W. H. Harvey, Coin's Financial School (New York: American News Company 1894), pp. 130-133, passim.
A "Gold
Bug" Defends Britain (1895)
"Coin" Harvey's pamphlets inspired both imitations and rebuttals.
Among the more prominent critics was a New York international lawyer, Everett P.
Wheeler, who, despite an interest in a silver mine, attacked Harvey. He had
served as counsel for a company doing business in Central America, where the
silver standard had caused his clients inconvenience and loss. How convincing is
his argument that the ruin of England would not operate to the benefit of the
United States?
Coin [Harvey] resorts to the familiar and well-worn appeal to the prejudice which some people in this country are supposed to feel against England.
The people of that country have the same religion, the same laws, and the same language as ourselves. We did fight in years gone by, but we are now united by the close ties of business and friendship. The English octopus, as Coin calls it, is really a country that is our best customer for wheat, for cotton, for beef, for petroleum, and for Yankee notions.

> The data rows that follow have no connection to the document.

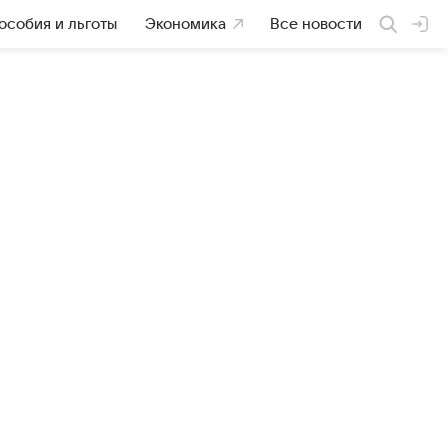
особия и льготы
Экономика
Все новости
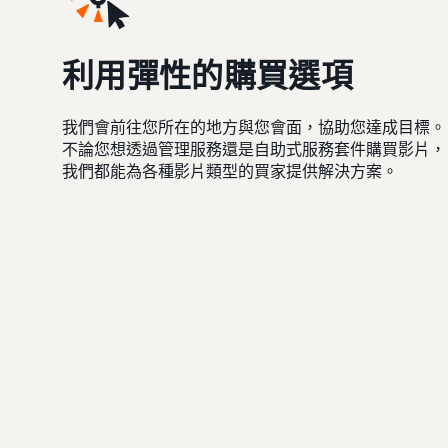
利用彈性的購買選項
我們會前往您所在的地方與您會面，協助您達成目標。
不論您想透過管理服務還是自助式服務套件購買影片，
我們都能為各種影片類型的買家提供解決方案。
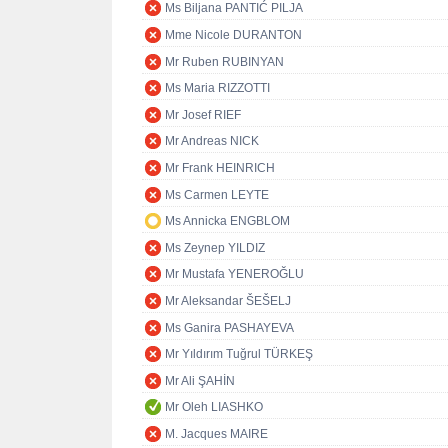
Ms Biljana PANTIĆ PILJA
Mme Nicole DURANTON
Mr Ruben RUBINYAN
Ms Maria RIZZOTTI
Mr Josef RIEF
Mr Andreas NICK
Mr Frank HEINRICH
Ms Carmen LEYTE
Ms Annicka ENGBLOM
Ms Zeynep YILDIZ
Mr Mustafa YENEROĞLU
Mr Aleksandar ŠEŠELJ
Ms Ganira PASHAYEVA
Mr Yıldırım Tuğrul TÜRKEŞ
Mr Ali ŞAHİN
Mr Oleh LIASHKO
M. Jacques MAIRE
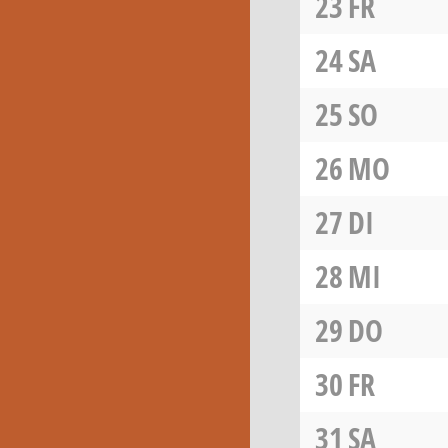
23
FR
24
SA
25
SO
26
MO
27
DI
28
MI
29
DO
30
FR
31
SA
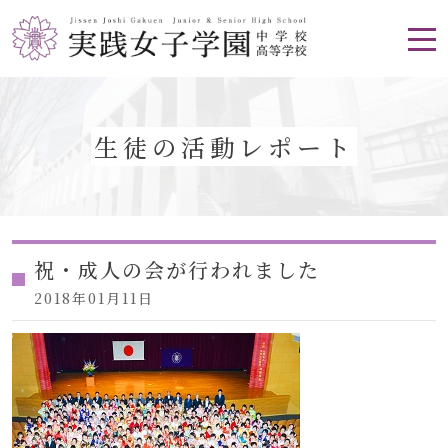
生徒の活動レポート
祝・成人の会が行われました
2018年01月11日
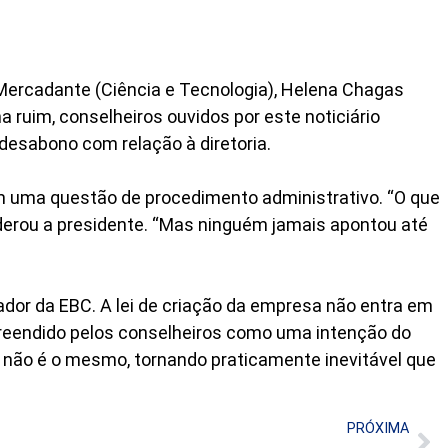
 Mercadante (Ciência e Tecnologia), Helena Chagas
ruim, conselheiros ouvidos por este noticiário
desabono com relação à diretoria.
em uma questão de procedimento administrativo. “O que
derou a presidente. “Mas ninguém jamais apontou até
ador da EBC. A lei de criação da empresa não entra em
mpreendido pelos conselheiros como uma intenção do
ia não é o mesmo, tornando praticamente inevitável que
PRÓXIMA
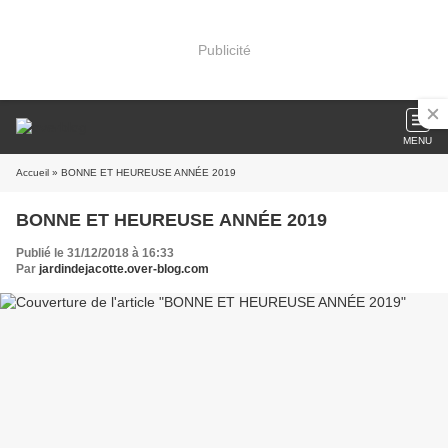
Publicité
MENU
Accueil
» BONNE ET HEUREUSE ANNÉE 2019
BONNE ET HEUREUSE ANNÉE 2019
Publié le 31/12/2018 à 16:33
Par
jardindejacotte.over-blog.com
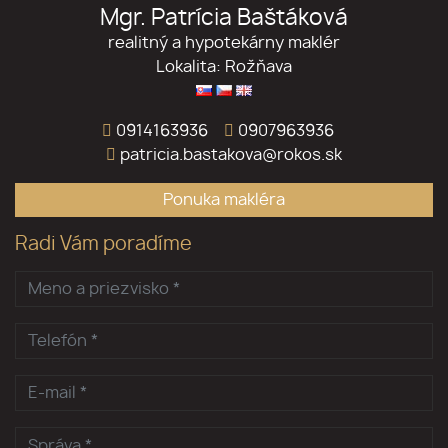
Mgr. Patrícia Baštáková
realitný a hypotekárny maklér
Lokalita: Rožňava
0914163936
0907963936
patricia.bastakova@rokos.sk
Ponuka makléra
Radi Vám poradíme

He says it "feeds on nothing but gold." In fact, however, it feeds on the wheat, the coffee, the sugar of South America, the tea of China; in short, the natural or manufactured products of every part of the world, all of which it pays for. Along its arms, steamers ply, freighted with the merchandise which is the subject of this mutual trade, which benefits both parties. Telegraphic cables thread the bottom of the sea to its head, carrying messages of business and of friendship. American investors draw great sums in royalties from this "octopus." . . .
In short, the whole octopus business, like the other delectable illustrations in Coin's school, is a delusion and a snare. The worst thing that could happen to this country would be the ruin of England. No merchant would look with satisfaction on the ruin of his best customer or want to quarrel with him.
Another favorite argument of the free-silver advocates is that England first adopted the gold standard and has grown rich by it, and that therefore it must be bad for other countries.
Let us note two things in this connection.
1. England first adopted trial by jury, and the writ of habeas corpus. She first enforced the principle of freedom that no man should be deprived of life, liberty, or property but by the judgment of his peers, or the law of the land. Shall we discard these sacred muniments of liberty because they are of English origin?
2. If England has prospered under the gold standard, why not the United States? Certainly no country ever became really prosperous by the ruin of its neighbors. In the great commonwealth of nations, the prosperity of one makes trade with all, and helps to enrich all.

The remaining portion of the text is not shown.